How Hands-On Learning Builds Hard and Soft Skills

Hands-on, real-world learning often makes instruction more sustainable and more impactful, says Andy Calkins, co-director of Next Generation Learning Challenges, in a K-12 Dive article.

Students are normally tested directly on school curricula, but “far greater value comes when they have an opportunity to take that knowledge and those skills and apply them within a whole different set of contexts,” Calkins says.

Developing personal and workplace competencies that students will need after graduation is another benefit, Calkins says. Hands-on learning combines development of hard skills and soft skills, he says. “You develop soft skills in the context of content, and not by reading a book about resilience and perseverance.”

The San Diego County Office of Education last year launched a hands-on learning program for K-12 students. Students learn about design thinking, listen to local speakers from the business world, and have the chance to use 3-D modeling software. 

Programming taps into students’ individual strengths, and hands-on learning is designed around those, says Matthew Tessier, assistant superintendent of innovation at SDCOE.

“Kids who may be artistic have an experience within the healthcare optometry lab, where they’re actually designing frames for glasses,” he says. Activities appropriate to their grade levels are very hands-on and replicate what’s going on in the real world.

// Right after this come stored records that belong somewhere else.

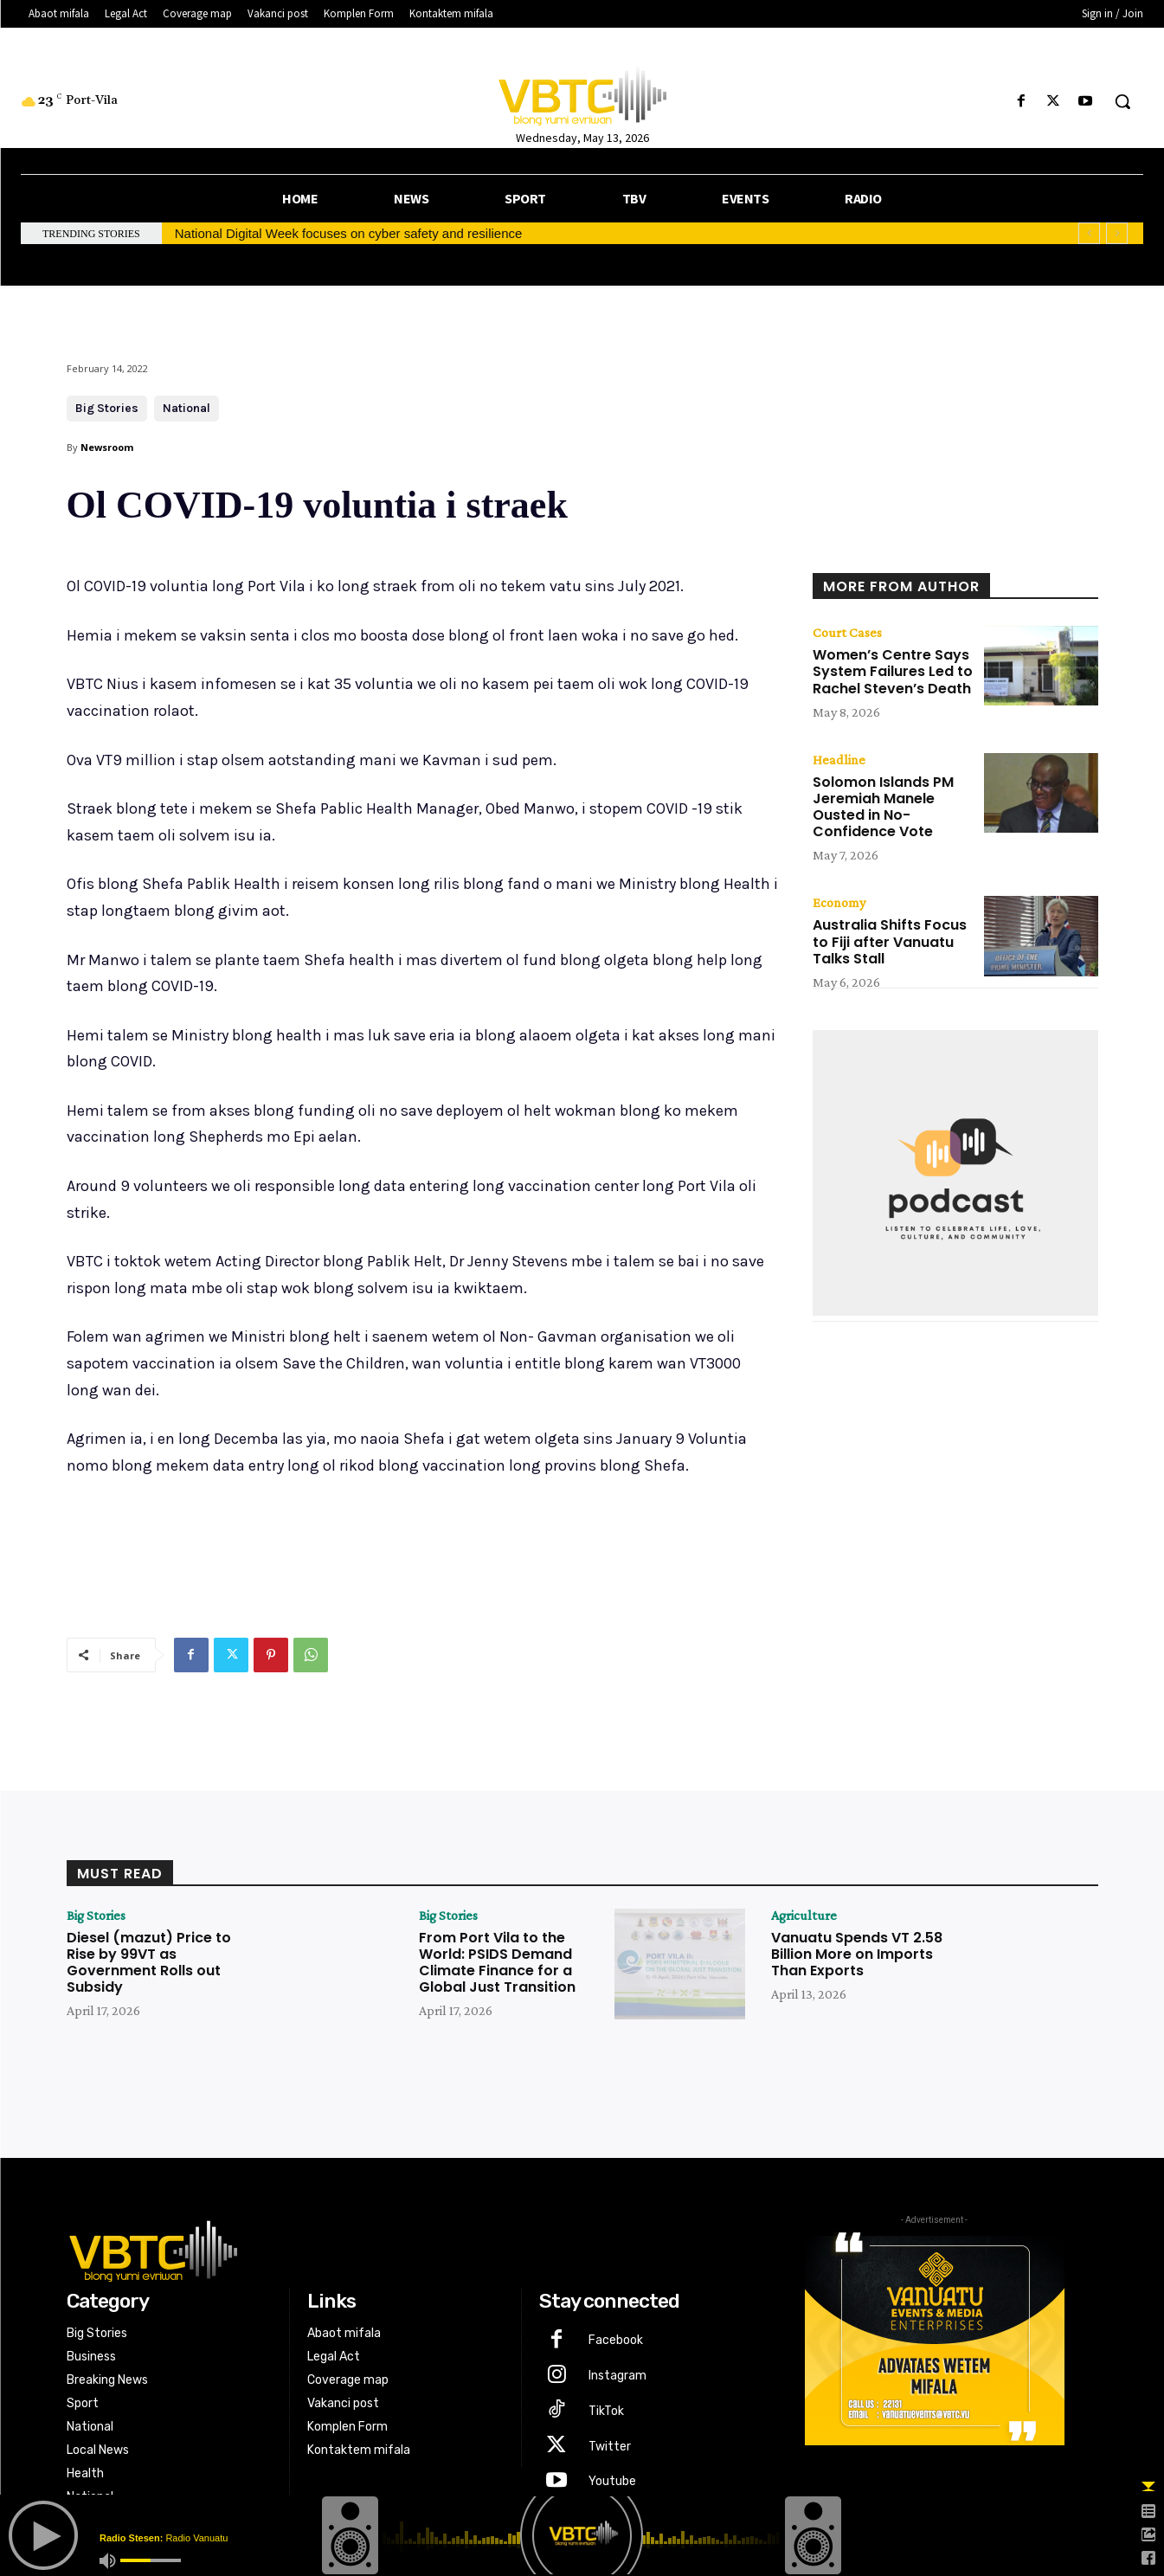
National (186, 409)
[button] (1122, 101)
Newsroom (106, 447)
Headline (839, 760)
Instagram (617, 2375)
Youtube (612, 2481)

“Employers we collaborate with say the ability to work together is important; and also to iterate, and try things again,” Tessier says. “Those are some of the soft skills we are giving kids.” 

Employers work with the county office to design learning experiences, and many have corporate social responsibility goals to meet.

Ensuring that students find a place for themselves in the working world, whether they plan to attend college or not, is another goal, Tessier says. “We are very intentional in making sure kids feel like they belong, whatever it is they want to do.”

Other schools and districts are leaning into hands-on learning. Like San Diego County, these schools and districts “have worked for years to develop close, ongoing outside partnerships with employers, with community-based organizations — especially as kids mature into their junior and senior years,” he says.

Calkins suggests that districts looking to launch hands-on learning experiences start small. 

“Identify two or three interested community partners who want to work with you to make this a good experience,” he says. “And then co-design programs with your partners actively involved to make sure it’s an experience that will help the kids … learn valuable skills along the way.”